Which of the lines in the data mention the string "discours"? List them all.

*** Opening of Dataset ***

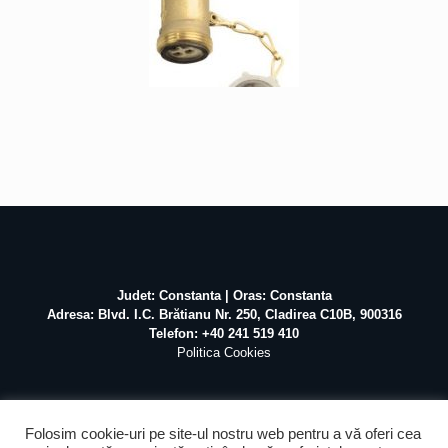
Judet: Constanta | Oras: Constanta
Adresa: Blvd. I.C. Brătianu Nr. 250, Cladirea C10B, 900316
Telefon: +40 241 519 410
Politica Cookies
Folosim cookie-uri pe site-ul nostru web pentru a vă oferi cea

*** Close of Dataset ***
*** Opening of Dataset ***

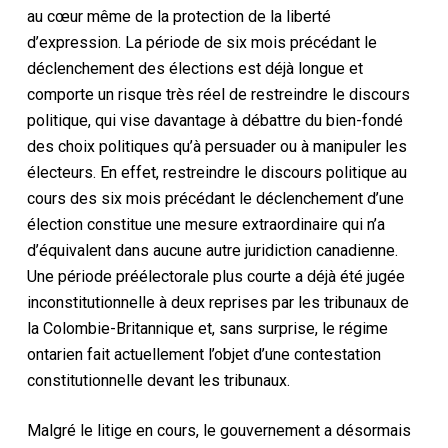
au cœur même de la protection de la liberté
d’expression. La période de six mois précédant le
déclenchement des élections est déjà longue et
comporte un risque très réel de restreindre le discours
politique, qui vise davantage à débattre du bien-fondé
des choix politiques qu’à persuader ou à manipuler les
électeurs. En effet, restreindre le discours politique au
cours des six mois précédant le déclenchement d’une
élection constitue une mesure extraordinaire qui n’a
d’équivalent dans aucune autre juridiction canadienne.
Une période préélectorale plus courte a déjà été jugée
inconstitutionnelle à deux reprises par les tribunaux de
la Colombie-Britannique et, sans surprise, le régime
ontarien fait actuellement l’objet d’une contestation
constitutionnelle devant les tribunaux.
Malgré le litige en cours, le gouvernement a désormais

*** Close of Dataset ***

> Response to the exercise:
comporte un risque très réel de restreindre le discours
électeurs. En effet, restreindre le discours politique au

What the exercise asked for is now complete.